Safe in my office

Safe in my office

Today I had to face one of my biggest fears. Public speaking.

Does it count if it's done remotely on a Teams call? I'm not entirely sure it's the same thing, but I was terrified, so I'm counting it.

Some context. We recently launched a new feature and I was heavily involved in its planning and development. It was a proud moment, a foundational piece for what comes next, and one that showed me I can hold up under pressure and tight deadlines. What I didn't anticipate was being asked to present it to the whole company. Everyone, from the CEO to the most recent junior hire.

The decision came the afternoon before the meeting. Not ideal preparation time. But somewhere underneath the panic, I noticed something: the fact that they trusted me to pull this off at short notice, for a milestone this visible, gave me a quiet boost of confidence I didn't expect.
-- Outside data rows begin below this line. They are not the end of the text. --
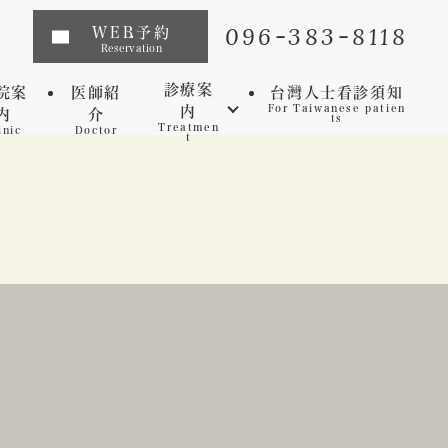
096-383-8118
WEB予約
Reservation
診療案
院案
医師紹
台灣人士看診須知
内
For Taiwanese patien
内
介
ts
Treatmen
inic
Doctor
t
インプラント
矯正歯科
マウスピース矯正
虫歯
セレック
歯周病
審美歯科
予防歯科
ホワイトニング
マイクロスコープ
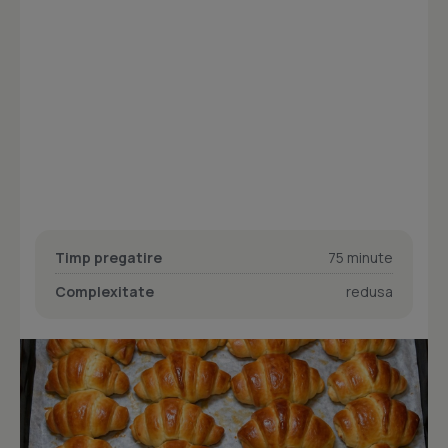
Timp pregatire
75 minute
Complexitate
redusa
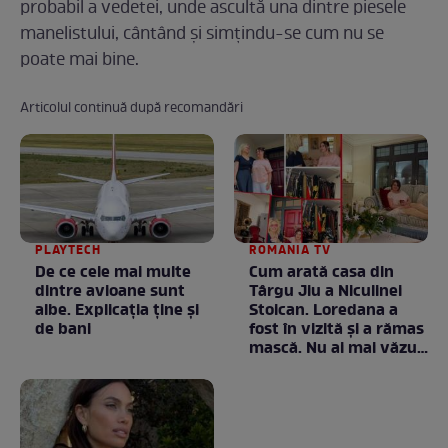
probabil a vedetei, unde ascultă una dintre piesele
manelistului, cântând și simțindu-se cum nu se
poate mai bine.
Articolul continuă după recomandări
PLAYTECH
ROMANIA TV
De ce cele mai multe
Cum arată casa din
dintre avioane sunt
Târgu Jiu a Niculinei
albe. Explicația ține și
Stoican. Loredana a
de bani
fost în vizită și a rămas
mască. Nu ai mai văzut
la nimeni așa ceva:
Fără cuvinte / VIDEO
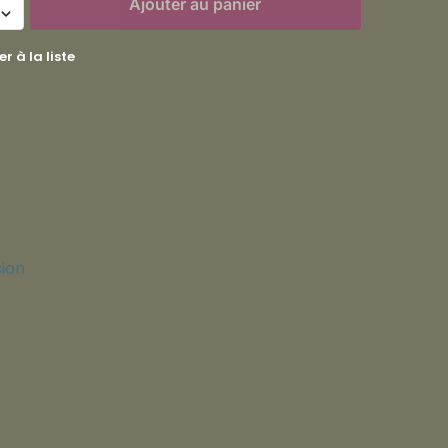
Ajouter au panier
r à la liste
sion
This wasn't my first time. When I presented a feature early in my time at the company, the anxiety was something else entirely. I lost sleep. I spent days rehearsing, wrote out every line, marked up my notes with reminders about when to pause and when to click through the prototype. I prepared obsessively and still felt physically sick on the day. When it was over, I mostly just dreaded the next time.
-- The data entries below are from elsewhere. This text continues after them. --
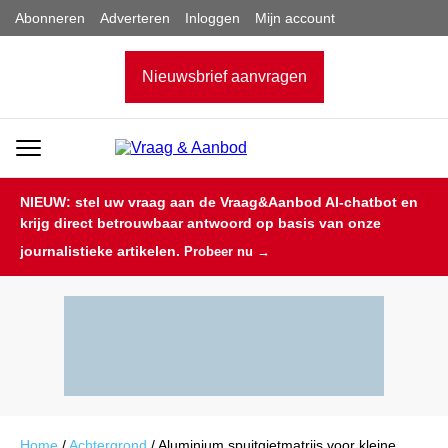
Abonneren
Adverteren
Inloggen
Mijn account
Nieuwsbrief aanvragen
NIEUW: stel uw vraag aan de Vraag&Aanbod AI-chatbot en
krijg direct betrouwbaar antwoord op basis van onze
journalistieke artikelen.
Probeer nu →
Home
/
Achtergrond
/
Aluminium spuitgietmatrijs voor kleine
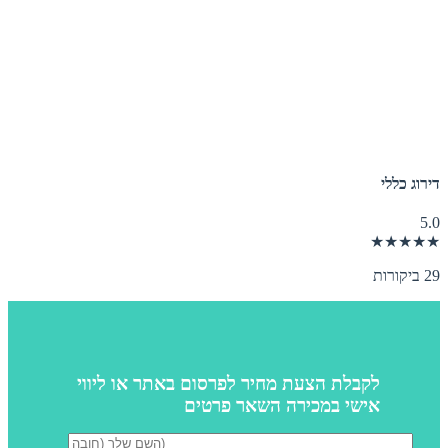
דירוג כללי
5.0
★★★★★
29 ביקורות
לקבלת הצעת מחיר לפרסום באתר או ליווי
אישי במכירה השאר פרטים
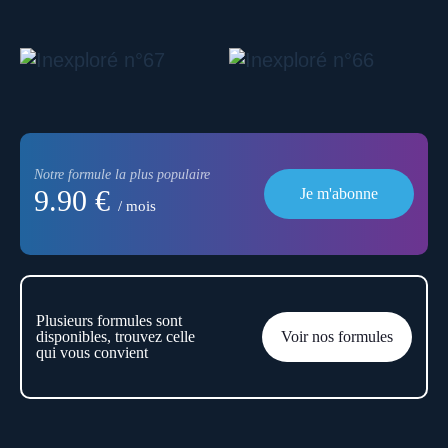
Notre formule la plus populaire
9.90 €
Je m'abonne
/ mois
Plusieurs formules sont
disponibles, trouvez celle
Voir nos formules
qui vous convient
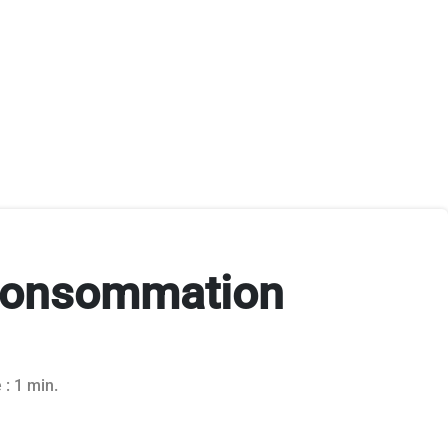
a consommation
 : 1 min.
This time was different, and the difference surprised me.

Yes, I was nervous when the call started, and in the minutes leading up to it. But the nervousness stayed contained. It was about the performance, the accent, the delivery, the usual surface-level fears. Those I can accept. What was absent this time was any anxiety about the content itself. I knew this feature inside out. The technical decisions, the reasoning behind them, the next steps we're planning to build on top of it. I could have answered almost any question thrown at me.
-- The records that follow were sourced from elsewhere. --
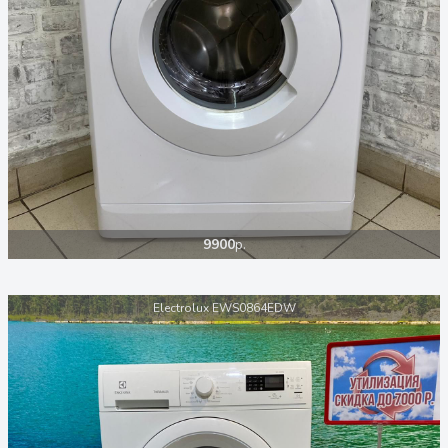
9900
р.
Electrolux EWS0864EDW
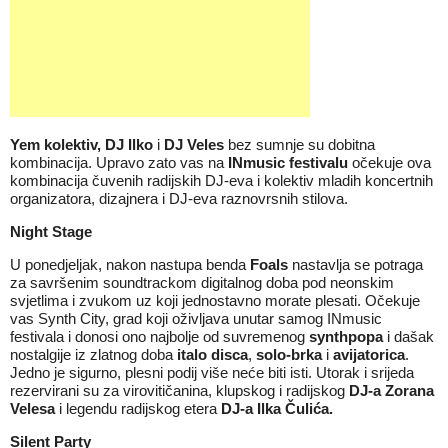
Yem kolektiv, DJ Ilko
i
DJ Veles
bez sumnje su dobitna
kombinacija. Upravo zato vas na
INmusic festivalu
očekuje ova
kombinacija čuvenih radijskih DJ-eva i kolektiv mladih koncertnih
organizatora, dizajnera i DJ-eva raznovrsnih stilova.
Night Stage
U ponedjeljak, nakon nastupa benda
Foals
nastavlja se potraga
za savršenim soundtrackom digitalnog doba pod neonskim
svjetlima i zvukom uz koji jednostavno morate plesati. Očekuje
vas Synth City, grad koji oživljava unutar samog INmusic
festivala i donosi ono najbolje od suvremenog
synthpopa
i dašak
nostalgije iz zlatnog doba
italo disca
,
solo-brka
i
avijatorica
.
Jedno je sigurno, plesni podij više neće biti isti. Utorak i srijeda
rezervirani su za virovitičanina, klupskog i radijskog
DJ-a Zorana
Velesa
i legendu radijskog etera
DJ-a Ilka Čulića.
Silent Party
That foundation changed everything. I prepared in a few hours, slept fine, and felt focused rather than frantic. While waiting for my turn on the call, I worked on my breathing and reminded myself of something simple: I was in my office. Safe. Not standing in front of a room.

One more thing helped. I actually knew people this time. I wasn't a new face presenting to strangers. I'd worked with many of them, met others at company events, had real conversations. It reframed the whole thing, less like a performance, more like showing something to people I'd already earned a place alongside.

Once I started, it flowed. The same feeling as an exam at school, the moment you begin and everything you prepared just surfaces. I covered the key points, not just the technical ones but the aspects relevant to product, design, marketing, and customer support. Then I thanked everyone, asked for questions, and handed over to the next colleague.

Done.

It was well received. People told me privately and in the chat that it landed well. The anxiety drained away almost immediately, replaced by that particular kind of tiredness that comes after sustained effort, and underneath it, something that felt like pride.

Experience compounds. The first time was hard and I survived it. This time was hard and I handled it better. That's how it works. It all builds into a store of context I can draw on the next time, because there will be a next time, and it will be a little less frightening than this one.

What started as a dreadful prospect ended up being the highlight of the week.